4 Marzo 2005

La Cdl canta vittoria l`Unione attacca Grillo

ROMA – E` scontro aperto fra Cdl e Unione nel giorno in cui la Camera vara la tanto attesa riforma del risparmio fra le proteste di sindacati e consumatori. Da una parte si rivendica il merito di una legge che aumenta i controlli e la trasparenza sul sistema creditizio in modo da evitare che gli scandali Cirio e Parmalat possano ripetersi in futuro.
Dall`altra si denuncia il basso profilo di una riforma che non incide sui poteri della Banca d`Italia e sorvola sulla necessita` di adeguarsi agli standard europei.
Tutto si muove intorno a Bankitalia respingendo il mandato a termine per il governatore Antonio Fazio e il trasferimento all`Antitrust della vigilanza sulla concorrenza bancaria. E regola i conti al suo interno. “Ora si volta pagina. Il tempo delle vendette e` definitivamente archiviato contrari, che considera un errore non aver dato una scossa al sistema bancario. “Ci si puo` ricompattare anche decidendo di non decidere. Ne prendo atto. Ma i problemi restano“ replica in polemica con l`asse An-Lega decisivo nella difesa di Via Nazione il diessino Pierluigi Bersani denuncia “l`incapacita` di modernizzare il sistema economico sul versante dei diritti del risparmiatore e della trasparenza“.
Spara a zero il verde Paolo Cento. “Doveva essere una norma a sostegno dei risparmiatori, in realta` tutela solo i poteri forti e le lobby economico-finanziarie che vogliono agire senza controlli e fuori da ogni responsabilita` etica e giuridica“.
Entra nel dettaglio il vicepresidente della Quercia Mauro Agostini che parla di un doppio fallimento sulla questioni centrali della crisi di credibilita` e del funzionamento del mercato. “Il falso in bilancio e` scritto in modo tale che sara` imperseguibile“ taglia corto Roberto Pinza (Margherita). Ma la Camera ha fatto “il suo dovere“ chiosa il presidente Pier Ferdinando Casini che sottolinea “non si poteva aspettare oltre“.

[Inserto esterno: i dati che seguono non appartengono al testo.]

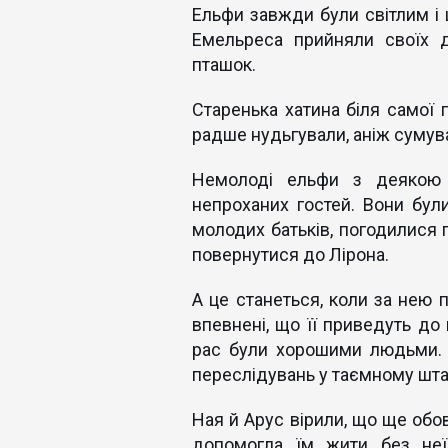
Ельфи завжди були світлим і 
Емельреса прийняли своїх д
пташок.
Старенька хатина біля самої г
радше нудьгували, аніж сумува
Немолоді ельфи з деякою 
непроханих гостей. Вони бул
молодих батьків, погодилися п
повернутися до Лірона.
А це станеться, коли за нею п
впевнені, що її приведуть до
рас були хорошими людьми. 
переслідувань у таємному шта
Ная й Арус вірили, що ще обов
допомогла їм жити без неї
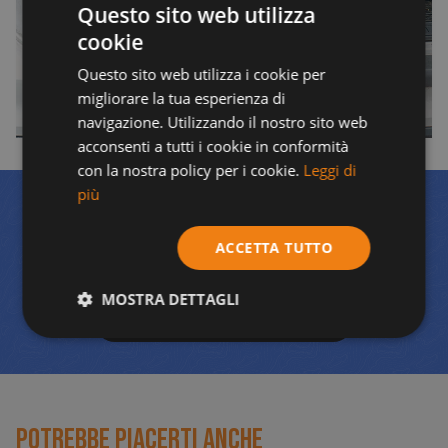
Questo sito web utilizza
cookie
Questo sito web utilizza i cookie per
migliorare la tua esperienza di
navigazione. Utilizzando il nostro sito web
acconsenti a tutti i cookie in conformità
con la nostra policy per i cookie.
Leggi di
più
Salva con un pacchetto
ACCETTA TUTTO
Risparmia fino al 10%
Fuori dal tuo ordine quando
acquisti uno dei nostri pacchetti di Travall.
MOSTRA DETTAGLI
Bundles for your vehicle
Potrebbe piacerti anche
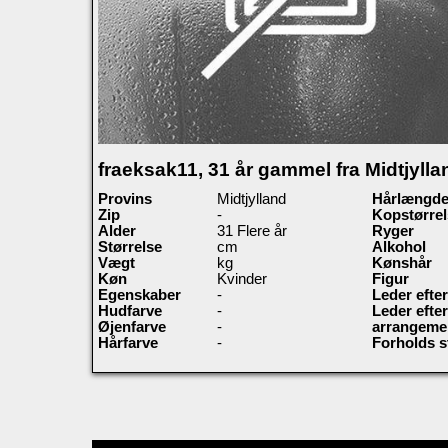
fraeksak11, 31 år gammel fra Midtjylla
Provins
Midtjylland
Hårlængd
Zip
-
Kopstørrel
Alder
31 Flere år
Ryger
Størrelse
cm
Alkohol
Vægt
kg
Kønshår
Køn
Kvinder
Figur
Egenskaber
-
Leder efter
Hudfarve
-
Leder efter
Øjenfarve
-
arrangeme
Hårfarve
-
Forholds s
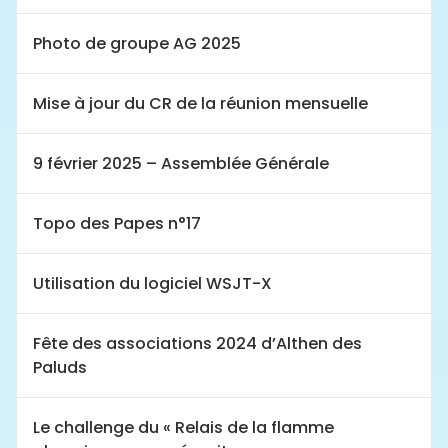
Photo de groupe AG 2025
Mise à jour du CR de la réunion mensuelle
9 février 2025 – Assemblée Générale
Topo des Papes n°17
Utilisation du logiciel WSJT-X
Fête des associations 2024 d’Althen des
Paluds
Le challenge du « Relais de la flamme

Anche l`Intesaconsumatori critica il testo “che ignora le necessita` di migliaia di consumatori“.
E Cgil, Cisl e Uil annunciano battaglia contro l`emendamento che affida i poteri di vigilanza della Covip all`Isvap penalizzando l`avvio della previdenza complementare.
Malgrado i timori della vigilia non si registra alcuna reazione negativa da parte dell`Unione Europea. “Non ne abbiamo discusso e non ho commenti particolari da fare“ ha detto il presidente Jean Claude Trichet al termine della riunione del consiglio direttivo della Bce.